In their waiver plans, states were invited to adopt one of two federal goals frameworks, or a “similarly ambitious” alternative of their own choosing. The first framework fixed the goal at getting all students college and career ready by 2020, requiring larger year-on-year improvements for the groups starting farther behind. The second framework — one suggested by our analysts based on deep analysis of school-level improvement rates in multiple states — aimed at halving the gaps between the current performance of individual student groups and 100 percent within six years. Again, this approach requires improvements for all students, but bigger improvements for groups starting behind.

The core idea behind this approach was to encourage states to set stretch goals that would narrow or eliminate longstanding gaps between groups. The 100 percent proficiency goal set by NCLB was often viewed as unrealistic or unattainable.
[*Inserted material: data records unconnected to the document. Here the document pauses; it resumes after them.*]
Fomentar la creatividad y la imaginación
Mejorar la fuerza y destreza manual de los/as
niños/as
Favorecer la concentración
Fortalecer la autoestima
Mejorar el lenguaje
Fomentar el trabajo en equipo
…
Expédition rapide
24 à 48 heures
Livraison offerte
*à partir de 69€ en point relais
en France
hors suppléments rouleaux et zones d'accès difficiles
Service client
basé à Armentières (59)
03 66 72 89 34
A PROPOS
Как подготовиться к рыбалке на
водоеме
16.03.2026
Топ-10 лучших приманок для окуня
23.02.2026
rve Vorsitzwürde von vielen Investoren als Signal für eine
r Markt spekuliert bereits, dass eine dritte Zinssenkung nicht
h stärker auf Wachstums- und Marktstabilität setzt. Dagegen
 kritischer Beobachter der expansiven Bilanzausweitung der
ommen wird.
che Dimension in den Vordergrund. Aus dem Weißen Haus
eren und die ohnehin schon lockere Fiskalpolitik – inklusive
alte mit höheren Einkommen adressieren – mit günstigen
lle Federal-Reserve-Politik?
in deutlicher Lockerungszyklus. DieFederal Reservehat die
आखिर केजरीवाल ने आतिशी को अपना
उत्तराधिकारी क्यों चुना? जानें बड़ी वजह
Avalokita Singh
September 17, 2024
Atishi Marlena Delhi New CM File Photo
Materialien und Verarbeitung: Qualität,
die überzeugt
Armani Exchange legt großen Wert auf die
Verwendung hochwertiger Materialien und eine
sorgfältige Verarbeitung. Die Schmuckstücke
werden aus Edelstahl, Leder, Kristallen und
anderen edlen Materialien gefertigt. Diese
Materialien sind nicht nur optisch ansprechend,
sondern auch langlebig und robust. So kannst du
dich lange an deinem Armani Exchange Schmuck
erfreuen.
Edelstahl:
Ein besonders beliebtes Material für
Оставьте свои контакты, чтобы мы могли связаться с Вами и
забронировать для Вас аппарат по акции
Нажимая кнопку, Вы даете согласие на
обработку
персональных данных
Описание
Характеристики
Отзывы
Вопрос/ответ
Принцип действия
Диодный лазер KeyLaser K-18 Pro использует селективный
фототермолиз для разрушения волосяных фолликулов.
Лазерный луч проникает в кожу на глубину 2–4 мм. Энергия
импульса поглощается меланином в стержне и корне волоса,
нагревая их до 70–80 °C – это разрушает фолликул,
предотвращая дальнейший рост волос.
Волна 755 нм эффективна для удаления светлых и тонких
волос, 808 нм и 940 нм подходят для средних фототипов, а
Waiver states were invited to set stretch goals that their own data suggested were achievable with concerted effort.

• Action: Does the plan clearly prompt specific, appropriate and effective interventions, not just for the lowest performing schools, but also for schools serving groups of students who are struggling despite the success of other students in the school?

Under current law, the federal government prescribed a specific set of consequences for schools that did not meet their achievement targets, beginning with school choice and supplemental tutorial services, and moving through various levels of “school improvement.”  The required consequences were the same, regardless of whether a school missed one target for one group or fell horribly short for all its students.

Because many state and local leaders railed at this one-size-fits-all approach and questioned whether the federal government knew more than they did about how to improve their local schools, the waiver process invited states to replace the federally mandated consequences with a system of rewards, supports, and interventions that they believed would be more effective.

The granting of the NCLB waivers described in the summaries that follow marks a new phase in our nation’s journey toward providing a quality education for all students. Certainly, the development of these plans involved a lot of thought and a lot of work, especially by state education leaders, but the really hard work lies ahead, as state and local education leaders put into action what for most is still merely a paper plan.

As the states step up to this work, parents, journalists, advocacy organizations, and, more generally, the public need a clear sense of the new goals the states have pledged to pursue. The public also needs a firm grasp on the key strategies (along with their attendant strengths and potential pitfalls) the states have chosen to employ, especially for the students who often get ignored in school improvement efforts.  We hope these summaries are helpful, because the success of these new initiatives is terribly important to our country’s future.